5 JUIN 1997. - Ordonnance modifiant l'ordonnance du 29 août 1991 organique de la planification et de l'urbanisme et abrogeant l'ordonnance du 30 juillet 1992 relative à l'évaluation préalable des incidences de certains projets en Région de Bruxelles-Capitale
Article 1. La présente ordonnance règle une matière visée à l'article 39 de la Constitution.
Article 2. L'article 7, alinéa 1er de l'ordonnance du 29 août 1991 organique de la planification et de l'urbanisme, ci-après dénommée l'ordonnance, est remplacé par la disposition suivante :
" Le Gouvernement désigne les fonctionnaires de l'Administration de l'aménagement du territoire et du logement, ci-après dénommée l'Administration, qui sont délégués aux fins précisées par la présente ordonnance. ".
Article 3. Dans l'article 49, alinéa 2, de l'ordonnance, les mots " visés à l'article 31 ou à l'article 36 de l'ordonnance du 30 juillet 1992 relative à l'évaluation préalable des incidences de certains projets dans la Région de Bruxelles-Capitale " sont remplacés par les mots " visés à l'article 56bis ou à l'article 58bis, C, ".
Article 4. L'article 51 de l'ordonnance est complété par un second paragraphe, rédigé comme suit :
" § 2. L'inventaire des incidences prévisibles de l'aménagement projeté accompagnant le dossier de base adopté par le conseil communal énumère, s'il échet, les projets visés à l'annexe A, 1° ou 2°, de la présente ordonnance et à l'annexe de l'ordonnance du 5 juin 1997 relative aux permis d'environnement qui sont envisagés dans le périmètre du plan. Il comporte au moins les éléments et l'aire géographique susceptibles d'être influencés par l'aménagement projeté ainsi que la nature des incidences qui peuvent les affecter. ".
Article 5. Dans l'article 53, alinéa 4, de l'ordonnance, les mots " visée aux articles 32 à 41 de l'ordonnance du 30 juillet 1992 relative à l'évaluation des incidences de certains projets dans la Région de Bruxelles-Capitale " sont remplacés par " visée aux articles 58bis, B, à 58bis, E. ".
Article 6. Un article 56bis, rédigé comme suit, est inséré dans l'ordonnance :
" Art. 56bis. Le rapport d'incidences visé à l'article 56, alinéa 1er, comporte au moins les éléments ci-après :
1° la description des éléments et de l'aire géographique susceptible d'être affectés par l'aménagement projeté;
2° l'évaluation des incidences prévisibles de l'aménagement projeté au regard de la situation existante;
3° la description des mesures visant à éviter, supprimer ou réduire les incidences négatives de l'aménagement projeté;
4° l'examen comparatif des solutions de remplacement raisonnablement envisageables ainsi que l'évaluation de leurs incidences;
5° un résumé non technique des éléments précédents.
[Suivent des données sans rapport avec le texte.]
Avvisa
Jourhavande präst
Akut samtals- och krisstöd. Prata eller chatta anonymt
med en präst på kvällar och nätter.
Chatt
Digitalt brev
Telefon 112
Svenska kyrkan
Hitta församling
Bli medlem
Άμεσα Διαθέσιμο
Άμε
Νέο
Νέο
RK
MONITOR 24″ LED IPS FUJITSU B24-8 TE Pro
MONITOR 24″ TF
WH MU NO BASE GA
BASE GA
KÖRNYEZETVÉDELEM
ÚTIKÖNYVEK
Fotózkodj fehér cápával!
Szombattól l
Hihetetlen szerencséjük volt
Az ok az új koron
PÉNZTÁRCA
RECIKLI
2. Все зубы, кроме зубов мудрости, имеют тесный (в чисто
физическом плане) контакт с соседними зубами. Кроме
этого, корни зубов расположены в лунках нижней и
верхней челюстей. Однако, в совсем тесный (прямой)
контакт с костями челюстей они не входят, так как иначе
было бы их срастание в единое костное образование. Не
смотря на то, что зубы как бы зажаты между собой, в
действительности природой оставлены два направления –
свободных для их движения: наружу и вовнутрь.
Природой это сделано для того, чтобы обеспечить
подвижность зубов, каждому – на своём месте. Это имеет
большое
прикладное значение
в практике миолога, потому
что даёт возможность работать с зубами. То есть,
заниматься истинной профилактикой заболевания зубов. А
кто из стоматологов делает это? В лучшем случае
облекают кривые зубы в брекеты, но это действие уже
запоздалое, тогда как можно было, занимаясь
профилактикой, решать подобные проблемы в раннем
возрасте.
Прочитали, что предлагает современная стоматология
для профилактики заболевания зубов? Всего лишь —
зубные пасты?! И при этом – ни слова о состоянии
Le Gouvernement peut préciser et compléter les éléments visés à l'alinéa 1er; il peut également déterminer les modalités de présentation du rapport d'incidences.
Le rapport d'incidences est établi soit par l'auteur de projet auquel la commune a confié l'élaboration du plan particulier d'affectation du sol, soit par toute autre personne désignée par la commune à cet effet. ".
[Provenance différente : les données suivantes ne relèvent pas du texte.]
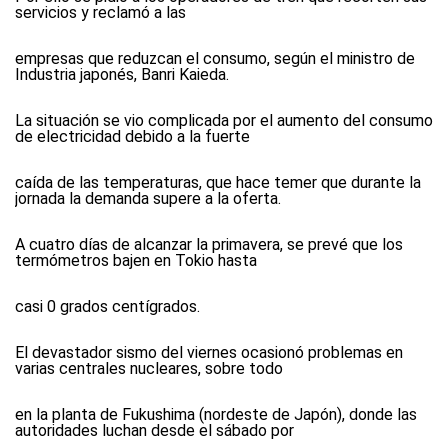
servicios y reclamó a las
empresas que reduzcan el consumo, según el ministro de
Industria japonés, Banri Kaieda.
La situación se vio complicada por el aumento del consumo
de electricidad debido a la fuerte
caída de las temperaturas, que hace temer que durante la
jornada la demanda supere a la oferta.
A cuatro días de alcanzar la primavera, se prevé que los
termómetros bajen en Tokio hasta
casi 0 grados centígrados.
El devastador sismo del viernes ocasionó problemas en
varias centrales nucleares, sobre todo
en la planta de Fukushima (nordeste de Japón), donde las
autoridades luchan desde el sábado por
Article 7. A l'article 58bis de l'ordonnance, qui devient l'article 58bis A, sont apportées les modifications suivantes :
1° les alinéas suivants sont insérés avant l'alinéa 1er :
" Sont soumis à une évaluation préalable des incidences, les projets publics et privés qui, notamment en raison de leur dimension, leur nature ou leur localisation, peuvent porter atteinte de manière sensible à l'environnement ou au milieu urbain ou avoir des répercussions sociales ou économiques importantes.
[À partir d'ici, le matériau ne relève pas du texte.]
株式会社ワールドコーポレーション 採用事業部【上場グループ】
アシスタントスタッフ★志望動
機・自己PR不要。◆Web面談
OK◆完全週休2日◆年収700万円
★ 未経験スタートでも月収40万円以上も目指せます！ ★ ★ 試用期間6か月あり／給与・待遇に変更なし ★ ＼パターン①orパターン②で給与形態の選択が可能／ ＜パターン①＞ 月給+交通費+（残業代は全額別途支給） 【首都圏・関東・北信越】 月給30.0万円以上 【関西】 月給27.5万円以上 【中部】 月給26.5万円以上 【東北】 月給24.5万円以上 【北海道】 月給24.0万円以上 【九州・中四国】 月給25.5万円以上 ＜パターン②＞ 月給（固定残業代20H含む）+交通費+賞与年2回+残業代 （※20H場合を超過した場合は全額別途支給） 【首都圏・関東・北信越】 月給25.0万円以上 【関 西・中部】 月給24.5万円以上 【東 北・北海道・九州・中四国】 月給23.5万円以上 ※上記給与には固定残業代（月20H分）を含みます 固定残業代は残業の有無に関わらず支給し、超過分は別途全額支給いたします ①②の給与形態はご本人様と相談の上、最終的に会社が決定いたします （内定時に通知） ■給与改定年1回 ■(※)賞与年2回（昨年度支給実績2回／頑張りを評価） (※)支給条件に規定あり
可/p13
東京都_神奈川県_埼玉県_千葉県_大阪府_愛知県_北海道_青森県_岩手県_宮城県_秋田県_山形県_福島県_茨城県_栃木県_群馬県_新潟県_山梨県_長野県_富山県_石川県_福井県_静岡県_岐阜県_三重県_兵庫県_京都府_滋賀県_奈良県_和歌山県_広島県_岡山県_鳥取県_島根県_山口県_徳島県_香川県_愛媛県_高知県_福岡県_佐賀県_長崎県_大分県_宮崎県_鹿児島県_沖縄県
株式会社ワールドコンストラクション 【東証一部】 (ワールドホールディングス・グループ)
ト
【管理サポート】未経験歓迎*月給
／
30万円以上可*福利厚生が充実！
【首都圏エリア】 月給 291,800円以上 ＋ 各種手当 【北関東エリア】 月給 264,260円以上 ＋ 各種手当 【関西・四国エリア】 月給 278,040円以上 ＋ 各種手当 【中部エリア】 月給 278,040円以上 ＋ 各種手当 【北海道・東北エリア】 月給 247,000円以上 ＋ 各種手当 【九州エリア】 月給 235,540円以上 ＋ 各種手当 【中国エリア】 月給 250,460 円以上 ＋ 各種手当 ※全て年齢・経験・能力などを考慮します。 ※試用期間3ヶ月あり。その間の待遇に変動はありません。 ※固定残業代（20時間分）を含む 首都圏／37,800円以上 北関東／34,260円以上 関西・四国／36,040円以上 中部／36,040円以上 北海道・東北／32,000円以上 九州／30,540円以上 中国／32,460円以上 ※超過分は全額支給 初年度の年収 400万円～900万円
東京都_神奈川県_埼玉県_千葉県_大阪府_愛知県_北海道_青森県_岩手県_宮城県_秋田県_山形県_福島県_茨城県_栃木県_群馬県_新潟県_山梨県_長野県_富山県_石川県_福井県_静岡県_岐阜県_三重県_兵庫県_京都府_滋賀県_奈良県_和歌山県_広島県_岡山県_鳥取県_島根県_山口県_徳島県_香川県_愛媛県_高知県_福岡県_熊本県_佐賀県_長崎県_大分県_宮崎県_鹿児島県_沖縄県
Sont soumis à une étude d'incidences, les projets de plan particulier d'affectation du sol mentionnés à l'annexe A, 2°, de la présente ordonnance et les projets de plan particulier d'affectation du sol permettant la réalisation de projets mentionnés à l'annexe A, 1°, de la présente ordonnance, ou à l'annexe de l'ordonnance du 5 juin 1997 relative aux permis d'environnement.
Sont soumis à un rapport d'incidences, les projets de plan particulier d'affectation du sol mentionnés à l'annexe B, 2°, de la présente ordonnance et les projets de plan particulier d'affection du sol permettant la réalisation de projets mentionnés à l'annexe B, 1°, de la présente ordonnance ou d'installations de classe I.B au sens de l'ordonnance du 5 juin 1997 relative aux permis d'environnement.
On entend par " incidences d'un projet " les effets directs ou indirects, à court terme et à long terme, temporaires, accidentels et permanents d'un projet sur :
l'être humain, la faune et la flore;
le sol, l'eau, l'air, le climat, l'environnement sonore et le paysage;
l'urbanisme et le patrimoine immobilier;
la mobilité globale;
les domaines social et économique;
l'interaction entre ces facteurs.
Le Gouvernement peut abroger, compléter ou remplacer les dispositions de la présente ordonnance, afin de prendre les mesures requises pour l'exécution d'obligations découlant des directives de la Communauté européenne. Le Gouvernement peut également modifier l'annexe B, 1°, dans le respect des principes visés aux articles 2 et 3 de la présente ordonnance et à l'article 2 de l'ordonnance du 5 juin 1997 relative aux permis d'environnement. Dans ce cas, le Gouvernement communique l'arrêté au Conseil de la Région de Bruxelles-Capitale dans le mois qui suit son adoption. ";
2° dans l'article 58bis, alinéa 4, de l'ordonnance, les mots " visé à l'annexe A, 3°, de l'ordonnance du 30 juillet 1992 relative à l'évaluation préalable des incidences de certains projets dans la Région de Bruxelles-Capitale " sont remplacés par les mots " visé à l'annexe A, 2°, de la présente ordonnance ";
3° l'article 58bis, alinéa 5, de l'ordonnance est remplacé par la disposition suivante :
" L'absence de décision du Gouvernement au terme du délai visé à l'article 54, alinéa 1er, vaut approbation du dossier de base et équivaut à une décision de refus de faire réaliser une étude d'incidences. ";
4° l'article 58bis, alinéa 6, de l'ordonnance est remplacé par l'alinéa suivant :
" Dans les cas visés aux alinéas 9 et 10, la procédure se poursuit conformément aux articles 58bis, B à 58bis, E. ".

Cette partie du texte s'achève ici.